17/06/22
The Need for Decentralized Cloud Storage
Category
Written by
Read time
12 min
Web3, the next iteration of the internet, will be built on decentralized technology across three fundamental pillars: consensus, storage, and computation.
Blockchain technology is what set off a revolution of decentralization and brought about the concept of Web3, representing the idea to not only decentralize consensus, but to use this technology to decentralize the rest of the internet too.
“Web3 is the stack of protocols that enable fully decentralized applications.” – Nader Dabit
Just like Web2, Web3 is a complex amalgamation of a wide array of technologies that together form the Web3 ecosystem. Despite its complexity, we can break down the ecosystem into three key infrastructural pillars that need to be developed to achieve full decentralization of the internet: consensus, storage, and computation.

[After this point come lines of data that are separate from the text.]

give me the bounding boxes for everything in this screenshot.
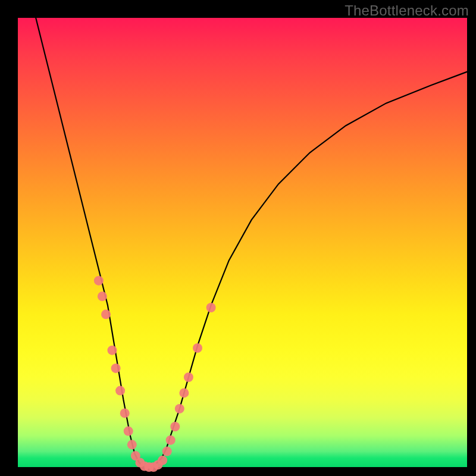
marker-layer [94, 276, 216, 472]
marker-dot [170, 422, 180, 431]
marker-dot [193, 343, 202, 353]
marker-dot [127, 440, 137, 449]
marker-dot [94, 276, 104, 286]
marker-dot [111, 364, 121, 373]
watermark-text: TheBottleneck.com [345, 2, 469, 19]
marker-dot [175, 404, 184, 414]
marker-dot [179, 388, 189, 397]
marker-dot [184, 372, 193, 382]
marker-dot [108, 346, 117, 355]
marker-dot [206, 303, 216, 312]
chart-svg [18, 18, 467, 467]
curve-layer [36, 18, 467, 467]
bottleneck-curve [36, 18, 467, 467]
marker-dot [120, 408, 130, 418]
chart-frame: TheBottleneck.com [0, 0, 476, 476]
plot-area [18, 18, 467, 467]
marker-dot [166, 436, 176, 445]
marker-dot [98, 292, 107, 301]
marker-dot [101, 309, 111, 319]
marker-dot [115, 386, 125, 396]
marker-dot [162, 447, 172, 456]
marker-dot [158, 456, 167, 465]
marker-dot [124, 427, 133, 436]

Consensus has matured quickly since Bitcoin’s launch in 2009, with dozens of other successful models of decentralized consensus having been brought to life since then. Over time attempts at decentralizing storage and computation have emerged that aim to complement these to build the next pillars of a truly decentralized internet.

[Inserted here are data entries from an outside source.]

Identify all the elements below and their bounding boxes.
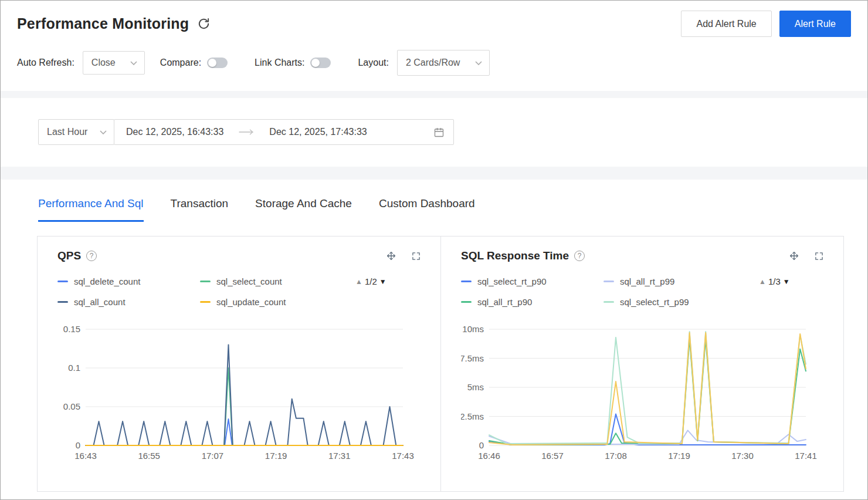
legend-item[interactable]: sql_update_count xyxy=(200,297,355,307)
page-title: Performance Monitoring xyxy=(17,15,189,32)
svg-text:17:43: 17:43 xyxy=(392,451,414,461)
fullscreen-icon[interactable] xyxy=(412,252,421,261)
sql-response-time-chart-card: SQL Response Time sql_select_rt_p90sql_a… xyxy=(440,237,843,491)
topbar-actions: Add Alert Rule Alert Rule xyxy=(681,11,851,37)
compare-toggle[interactable] xyxy=(207,58,228,68)
tab-performance-and-sql[interactable]: Performance And Sql xyxy=(38,197,144,222)
tab-storage-and-cache[interactable]: Storage And Cache xyxy=(255,197,352,222)
svg-text:16:55: 16:55 xyxy=(138,451,160,461)
svg-text:17:19: 17:19 xyxy=(668,451,690,461)
svg-text:2.5ms: 2.5ms xyxy=(461,411,484,421)
svg-text:0.05: 0.05 xyxy=(63,401,80,411)
svg-text:0.15: 0.15 xyxy=(63,324,80,334)
legend-marker-icon xyxy=(603,301,614,303)
add-alert-rule-button[interactable]: Add Alert Rule xyxy=(681,11,771,37)
calendar-icon xyxy=(434,127,444,137)
compare-label: Compare: xyxy=(160,58,201,68)
chart-title: SQL Response Time xyxy=(461,249,569,262)
sql-response-time-chart-canvas[interactable]: 02.5ms5ms7.5ms10ms16:4616:5717:0817:1917… xyxy=(461,315,823,463)
controls-row: Auto Refresh: Close Compare: Link Charts… xyxy=(1,43,867,91)
layout-label: Layout: xyxy=(358,58,388,68)
legend-marker-icon xyxy=(461,301,472,303)
help-icon[interactable] xyxy=(574,251,585,261)
chart-tools xyxy=(789,251,823,261)
legend-label: sql_all_rt_p90 xyxy=(477,297,532,307)
legend-label: sql_all_rt_p99 xyxy=(620,276,674,286)
alert-rule-button[interactable]: Alert Rule xyxy=(779,11,851,37)
layout-value: 2 Cards/Row xyxy=(406,58,460,68)
legend-item[interactable]: sql_delete_count xyxy=(57,276,200,286)
svg-text:17:08: 17:08 xyxy=(605,451,627,461)
monitoring-panel: Performance And Sql Transaction Storage … xyxy=(1,180,867,492)
range-end-value: Dec 12, 2025, 17:43:33 xyxy=(269,127,367,137)
legend-pager: ▲1/2▼ xyxy=(355,276,421,286)
legend-label: sql_select_rt_p99 xyxy=(620,297,689,307)
legend-marker-icon xyxy=(603,281,614,282)
qps-chart-canvas[interactable]: 00.050.10.1516:4316:5517:0717:1917:3117:… xyxy=(57,315,421,463)
tab-custom-dashboard[interactable]: Custom Dashboard xyxy=(379,197,475,222)
chart-title: QPS xyxy=(57,249,81,262)
refresh-icon[interactable] xyxy=(197,17,211,31)
qps-chart-card: QPS sql_delete_countsql_select_count▲1/2… xyxy=(38,237,440,491)
link-charts-label: Link Charts: xyxy=(255,58,304,68)
tab-bar: Performance And Sql Transaction Storage … xyxy=(38,197,867,222)
link-charts-toggle[interactable] xyxy=(310,58,331,68)
legend-item[interactable]: sql_select_rt_p90 xyxy=(461,276,603,286)
svg-text:16:46: 16:46 xyxy=(478,451,500,461)
chart-legend: sql_delete_countsql_select_count▲1/2▼sql… xyxy=(57,276,421,307)
legend-item[interactable]: sql_select_rt_p99 xyxy=(603,297,759,307)
legend-item[interactable]: sql_select_count xyxy=(200,276,355,286)
legend-label: sql_delete_count xyxy=(74,276,140,286)
chevron-down-icon xyxy=(475,61,482,65)
svg-text:0: 0 xyxy=(76,440,80,450)
move-chart-icon[interactable] xyxy=(386,251,396,261)
svg-text:17:19: 17:19 xyxy=(265,451,287,461)
svg-text:16:43: 16:43 xyxy=(74,451,97,461)
toggle-knob xyxy=(208,59,216,67)
legend-label: sql_select_count xyxy=(216,276,282,286)
svg-text:17:07: 17:07 xyxy=(202,451,224,461)
legend-prev-icon[interactable]: ▲ xyxy=(355,278,362,285)
svg-text:0: 0 xyxy=(479,440,484,450)
fullscreen-icon[interactable] xyxy=(815,252,823,261)
legend-item[interactable]: sql_all_rt_p90 xyxy=(461,297,603,307)
auto-refresh-select[interactable]: Close xyxy=(83,51,145,75)
tab-transaction[interactable]: Transaction xyxy=(171,197,229,222)
chart-header: SQL Response Time xyxy=(461,249,823,262)
section-divider xyxy=(1,91,867,98)
legend-marker-icon xyxy=(461,281,472,282)
layout-select[interactable]: 2 Cards/Row xyxy=(397,50,490,76)
svg-text:5ms: 5ms xyxy=(467,382,484,392)
legend-label: sql_update_count xyxy=(216,297,286,307)
section-divider xyxy=(1,167,867,180)
svg-text:7.5ms: 7.5ms xyxy=(461,353,484,363)
svg-text:16:57: 16:57 xyxy=(541,451,564,461)
legend-page-indicator: 1/3 xyxy=(768,276,781,286)
auto-refresh-value: Close xyxy=(91,58,116,68)
chevron-down-icon xyxy=(100,130,107,134)
topbar: Performance Monitoring Add Alert Rule Al… xyxy=(1,1,867,43)
svg-text:17:41: 17:41 xyxy=(795,451,817,461)
chart-tools xyxy=(386,251,421,261)
date-range-picker[interactable]: Dec 12, 2025, 16:43:33 Dec 12, 2025, 17:… xyxy=(114,119,454,145)
move-chart-icon[interactable] xyxy=(789,251,799,261)
legend-item[interactable]: sql_all_rt_p99 xyxy=(603,276,759,286)
svg-text:10ms: 10ms xyxy=(462,324,484,334)
chevron-down-icon xyxy=(130,61,137,65)
legend-prev-icon[interactable]: ▲ xyxy=(759,278,766,285)
time-filter-card: Last Hour Dec 12, 2025, 16:43:33 Dec 12,… xyxy=(1,98,867,167)
time-preset-value: Last Hour xyxy=(47,127,87,137)
charts-grid: QPS sql_delete_countsql_select_count▲1/2… xyxy=(37,236,844,492)
range-start-value: Dec 12, 2025, 16:43:33 xyxy=(126,127,223,137)
legend-marker-icon xyxy=(57,301,68,303)
legend-page-indicator: 1/2 xyxy=(365,276,377,286)
svg-text:17:30: 17:30 xyxy=(731,451,754,461)
time-preset-select[interactable]: Last Hour xyxy=(38,119,114,145)
toggle-knob xyxy=(311,59,320,67)
legend-next-icon[interactable]: ▼ xyxy=(783,278,790,285)
help-icon[interactable] xyxy=(86,251,97,261)
legend-next-icon[interactable]: ▼ xyxy=(379,278,386,285)
legend-item[interactable]: sql_all_count xyxy=(57,297,200,307)
auto-refresh-label: Auto Refresh: xyxy=(17,58,74,68)
legend-label: sql_all_count xyxy=(74,297,126,307)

In this piece we will look at decentralized storage, which describes peer-to-peer networks, in which members combine disk space to create what is essentially a global hard drive that is trustless, immutable, and in some cases permanent and censorship-resistant.

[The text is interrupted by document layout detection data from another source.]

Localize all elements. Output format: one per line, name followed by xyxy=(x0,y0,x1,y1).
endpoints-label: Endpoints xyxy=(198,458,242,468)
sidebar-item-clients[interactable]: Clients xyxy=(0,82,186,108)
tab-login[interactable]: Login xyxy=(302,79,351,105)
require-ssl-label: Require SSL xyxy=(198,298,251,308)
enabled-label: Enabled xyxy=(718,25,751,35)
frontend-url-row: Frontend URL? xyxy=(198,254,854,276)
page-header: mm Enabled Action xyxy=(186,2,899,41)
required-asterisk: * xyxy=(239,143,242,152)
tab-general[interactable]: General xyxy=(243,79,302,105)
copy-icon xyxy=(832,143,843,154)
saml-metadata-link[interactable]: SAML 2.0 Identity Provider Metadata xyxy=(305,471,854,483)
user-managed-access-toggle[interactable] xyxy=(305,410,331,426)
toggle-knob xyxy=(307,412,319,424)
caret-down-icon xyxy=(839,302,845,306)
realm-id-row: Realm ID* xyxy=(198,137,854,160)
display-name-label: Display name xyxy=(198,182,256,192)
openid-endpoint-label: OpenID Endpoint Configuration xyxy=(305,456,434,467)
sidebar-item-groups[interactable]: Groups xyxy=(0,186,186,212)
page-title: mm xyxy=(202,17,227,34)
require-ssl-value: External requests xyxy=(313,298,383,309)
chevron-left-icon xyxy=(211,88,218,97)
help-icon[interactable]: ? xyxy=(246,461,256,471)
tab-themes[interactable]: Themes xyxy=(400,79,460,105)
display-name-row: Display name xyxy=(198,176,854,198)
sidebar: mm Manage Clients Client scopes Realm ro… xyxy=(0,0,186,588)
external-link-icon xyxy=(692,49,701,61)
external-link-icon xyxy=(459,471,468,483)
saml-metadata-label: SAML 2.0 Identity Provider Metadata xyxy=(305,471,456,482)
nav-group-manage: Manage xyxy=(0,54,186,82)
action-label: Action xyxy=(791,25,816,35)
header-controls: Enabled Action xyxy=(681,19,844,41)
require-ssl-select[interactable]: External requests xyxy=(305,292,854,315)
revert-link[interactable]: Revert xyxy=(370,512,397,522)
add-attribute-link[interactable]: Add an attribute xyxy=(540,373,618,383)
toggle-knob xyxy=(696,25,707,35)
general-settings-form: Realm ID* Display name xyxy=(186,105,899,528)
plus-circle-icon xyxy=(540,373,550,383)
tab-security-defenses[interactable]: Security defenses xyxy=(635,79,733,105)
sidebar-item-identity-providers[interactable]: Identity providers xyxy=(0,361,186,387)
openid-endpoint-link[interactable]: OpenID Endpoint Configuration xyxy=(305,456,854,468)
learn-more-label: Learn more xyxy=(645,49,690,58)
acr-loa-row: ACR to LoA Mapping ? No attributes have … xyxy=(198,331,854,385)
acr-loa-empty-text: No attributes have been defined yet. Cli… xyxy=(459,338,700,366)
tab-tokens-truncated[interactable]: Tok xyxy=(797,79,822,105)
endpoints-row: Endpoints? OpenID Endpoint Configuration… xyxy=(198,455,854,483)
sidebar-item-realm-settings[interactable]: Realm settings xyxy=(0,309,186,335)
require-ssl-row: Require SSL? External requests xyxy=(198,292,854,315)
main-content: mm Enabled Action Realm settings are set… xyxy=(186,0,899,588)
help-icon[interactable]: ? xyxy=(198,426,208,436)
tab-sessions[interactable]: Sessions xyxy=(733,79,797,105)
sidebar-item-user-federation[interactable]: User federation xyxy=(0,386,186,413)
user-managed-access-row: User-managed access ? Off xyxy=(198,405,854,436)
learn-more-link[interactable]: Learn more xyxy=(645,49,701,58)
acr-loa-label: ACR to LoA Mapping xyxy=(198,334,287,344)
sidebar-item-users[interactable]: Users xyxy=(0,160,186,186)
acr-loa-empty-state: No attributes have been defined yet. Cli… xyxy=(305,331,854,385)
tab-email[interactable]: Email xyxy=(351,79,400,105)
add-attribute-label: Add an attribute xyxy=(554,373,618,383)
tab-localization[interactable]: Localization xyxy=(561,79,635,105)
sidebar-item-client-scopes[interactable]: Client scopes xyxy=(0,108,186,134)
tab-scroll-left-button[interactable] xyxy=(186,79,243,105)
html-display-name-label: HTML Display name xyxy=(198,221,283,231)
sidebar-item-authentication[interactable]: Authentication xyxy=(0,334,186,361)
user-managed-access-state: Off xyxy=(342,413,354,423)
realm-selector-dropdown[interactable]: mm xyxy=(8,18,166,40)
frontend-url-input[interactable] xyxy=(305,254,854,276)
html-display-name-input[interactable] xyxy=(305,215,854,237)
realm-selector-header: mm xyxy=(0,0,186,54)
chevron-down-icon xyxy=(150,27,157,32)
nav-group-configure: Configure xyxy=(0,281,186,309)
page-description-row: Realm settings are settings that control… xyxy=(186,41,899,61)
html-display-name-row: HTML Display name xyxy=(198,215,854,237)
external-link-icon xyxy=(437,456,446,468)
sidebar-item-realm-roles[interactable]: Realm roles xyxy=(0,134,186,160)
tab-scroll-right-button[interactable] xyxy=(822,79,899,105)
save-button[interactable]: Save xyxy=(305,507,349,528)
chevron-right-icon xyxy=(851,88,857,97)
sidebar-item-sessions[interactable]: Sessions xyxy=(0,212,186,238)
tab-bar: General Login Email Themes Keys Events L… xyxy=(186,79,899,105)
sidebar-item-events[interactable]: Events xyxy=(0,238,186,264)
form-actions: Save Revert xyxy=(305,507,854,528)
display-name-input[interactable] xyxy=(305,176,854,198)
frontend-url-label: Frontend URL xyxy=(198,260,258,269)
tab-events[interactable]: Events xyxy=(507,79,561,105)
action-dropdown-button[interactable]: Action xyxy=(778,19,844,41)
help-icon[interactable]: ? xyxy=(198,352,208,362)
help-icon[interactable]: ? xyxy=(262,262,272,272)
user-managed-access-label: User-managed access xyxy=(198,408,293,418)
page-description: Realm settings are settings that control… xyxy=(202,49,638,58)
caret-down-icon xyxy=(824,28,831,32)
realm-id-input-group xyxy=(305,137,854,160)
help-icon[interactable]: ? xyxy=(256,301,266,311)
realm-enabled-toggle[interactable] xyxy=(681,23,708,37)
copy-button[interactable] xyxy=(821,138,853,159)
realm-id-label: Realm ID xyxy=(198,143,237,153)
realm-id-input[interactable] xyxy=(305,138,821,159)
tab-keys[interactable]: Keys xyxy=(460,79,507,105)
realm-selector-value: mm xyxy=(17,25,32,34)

The Need for Decentralized Cloud Storage
In this section we take a close look at the question why we even need decentralized storage. First, we look at decentralized storage from a blockchain perspective. Then, we take a closer look at NFTs and dApps from the perspective of decentralization, immutability, and permanence to understand why decentralized storage is preferred over centralized Web2 storage approaches.
The need for decentralized storage from a blockchain perspective can be examined from two primary perspectives:
Economic: storing data on chain is very expensive. Data that does not need to be stored on a blockchain should not be stored on a blockchain.
Technical: storing data on chain is very inefficient, and blocks only have a limited size. To prevent blocks from being filled up with useless data, we need to offload that data elsewhere.
The economic perspective: how expensive is it to store data?
Storing data directly on a blockchain is extremely expensive, which is why blockchains primarily store transactions (or their outcomes as state data), and which is also why smart contracts are reduced to as few lines of code as possible. This is where decentralized storage networks come in: they store data that is too expensive to store on the blockchain, but need to be permanent, immutable, and resistant to censorship.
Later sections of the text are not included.